The concept of a tiny, high resolution camera with excellent small lenses for landscape photography is very appealing. However, here are some of my thoughts on this.
First, landscape photography means tripod. This already weighs you down to the point where a tiny difference between a 5d MkII and M9 becomes irrelevant. If you shout out of hand (as most Leica shooters seem to), that's all fine, but then forget perfectionism of resolution, forget blue hour and forget blurred water, which all in all means forget most of landscape photography.
Second, with Leica you use primes, which is all great but my experience is that in landscape photography you sometimes don't have much choice in your position, and a short tele-zoom is what it takes to get that perfect shot of mist in the canyon. Zooming with your legs is a nice sound bite, but in reality it results in lost opportunities.

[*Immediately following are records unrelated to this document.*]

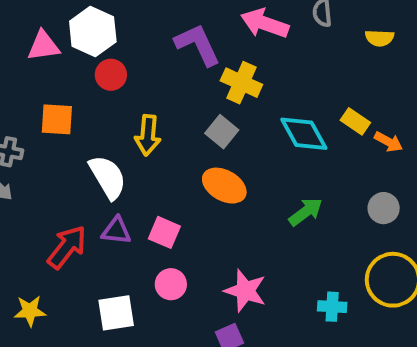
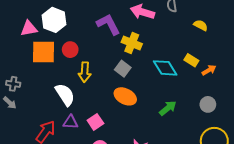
yellow semicircle: (380, 38) -> (201, 25), moved, turned -152
red circle: (111, 75) -> (70, 50), moved
orange square: (57, 119) -> (43, 52), moved, size x1.4
orange arrow: (388, 142) -> (209, 70), turned -56
pink square: (164, 232) -> (95, 122), turned 35

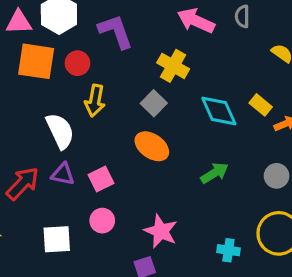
purple L-shape: (108, 24) -> (116, 31), moved

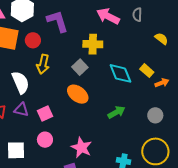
yellow cross: (173, 66) -> (93, 44), turned -30

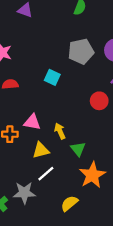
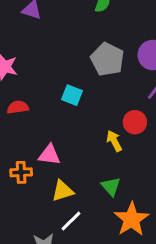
gray pentagon: (81, 51) -> (107, 59), turned -30
yellow arrow: (60, 131) -> (114, 141), moved

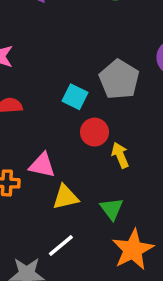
gray pentagon: (107, 59) -> (119, 79), moved
red circle: (135, 122) -> (94, 132), moved
yellow triangle: (63, 191) -> (66, 197), moved

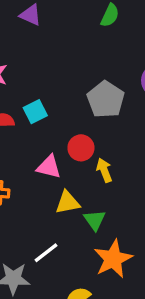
cyan square: (75, 97) -> (35, 112), moved, turned 35
pink triangle: (42, 165) -> (49, 167), moved
yellow triangle: (66, 197) -> (68, 202), moved

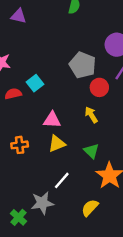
red circle: (81, 148) -> (99, 87), moved
yellow triangle: (68, 202) -> (57, 144), moved

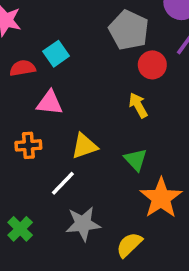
pink triangle: (52, 120) -> (50, 103), moved
white line: (62, 180) -> (63, 183), moved
gray star: (42, 203) -> (83, 224), moved
green cross: (18, 217) -> (20, 229), moved

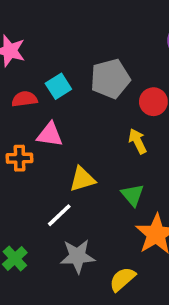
gray pentagon: (129, 30) -> (110, 79), moved, turned 30
orange cross: (28, 145) -> (20, 158), moved

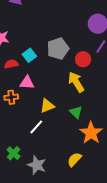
yellow arrow: (138, 141) -> (76, 82), size x1.5
gray star: (77, 256) -> (37, 165), moved, turned 30

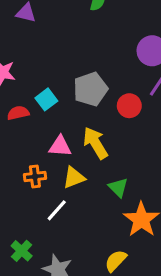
yellow arrow: (76, 82) -> (95, 143), moved
pink triangle: (27, 83) -> (60, 146), moved
orange cross: (11, 97) -> (35, 177), moved

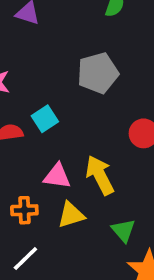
gray pentagon: (90, 89) -> (98, 73), moved
white line: (57, 210) -> (25, 259), moved

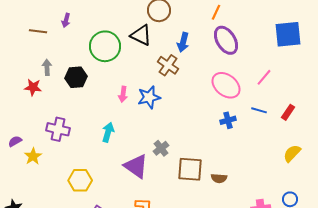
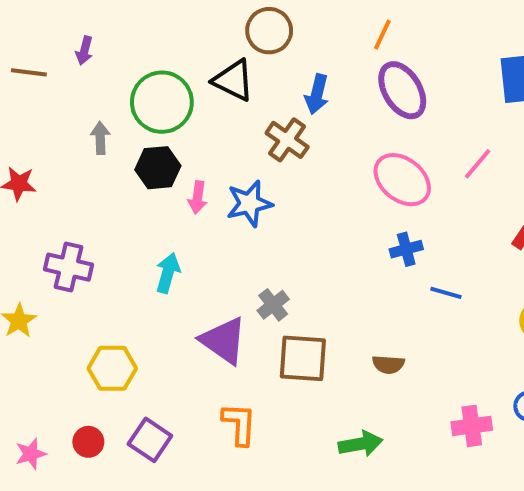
gray arrow: (47, 67) -> (100, 138), moved
black hexagon: (76, 77) -> (158, 168), moved
blue line: (259, 110) -> (446, 293), moved
brown square: (190, 169) -> (303, 358), moved

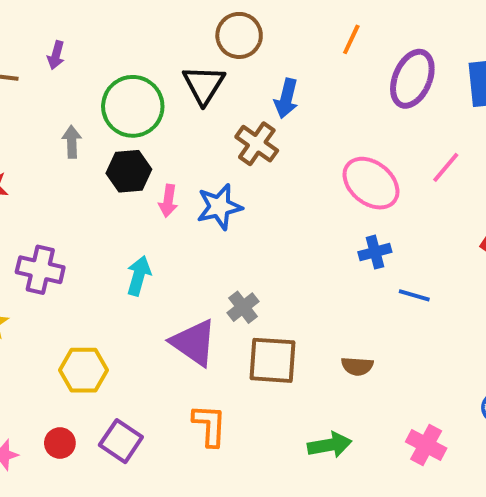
black triangle: (233, 80) -> (204, 85), turned 36
purple ellipse: (402, 90) -> (412, 79), moved, turned 54
pink cross: (472, 426) -> (426, 445), moved, turned 36

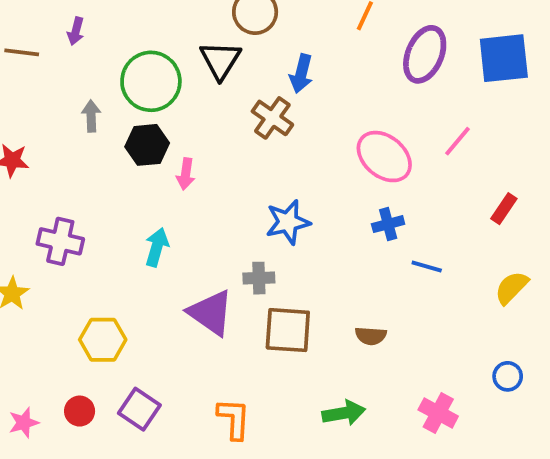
blue star: (219, 207) -> (288, 222), moved
gray cross: (243, 307) -> (259, 278), turned 36
orange L-shape: (210, 425) -> (234, 419), moved

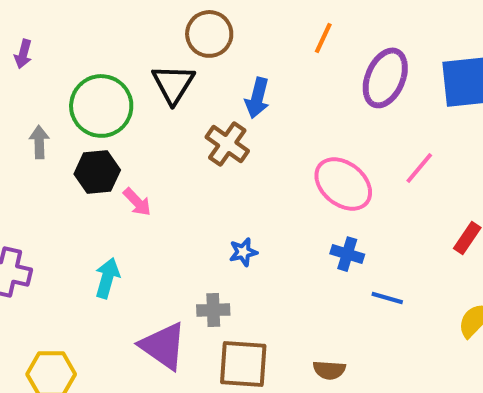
pink arrow: (186, 174) -> (137, 202), turned -52
blue star: (288, 222) -> (243, 252), size x0.6
blue cross: (388, 224) -> (347, 254), turned 32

Third, shooting with a polarizer with a rangefinder is a huge pain. Shooting with a polarizer and ND grad cokin plates even more so.
Fourth, not all the things you see in nature are landscape. Sometimes you need a closeup shot of that hummingbird and with M9 you can kiss it goodbye.
Fifth, sharpness. You don't usually shoot landscapes at f/1.4. In fact, my usual stop is f/13, which gives me DoF without losing much to difraction. All my Canon lenses are perfectly sharp at landscape stops. If there's a problem I don't have with 5d, it's lack of sharpness.
Sixth, Leica users talk much about a huge SLR and a huge bag of lenses as their demon sheep competition. Sorry folks, but I usually have one lens on the camera, another one in the pocket along with a spare battery, my wife carries the tripod and off we go. It's not like I'm carrying an elephant. OK, if I'm riding a bike for 40 km, half of it uphill, then I feel all the weight, but that's where I wouldn't carry my tripod, either, and if I wanted a camera for that, it would be something along the lines of micro 4/3, because an M9 wouldn't really fit into my jacket because let's face it, it's really not all that small.
So Leica, to me, just isn't practical as a landscape camera.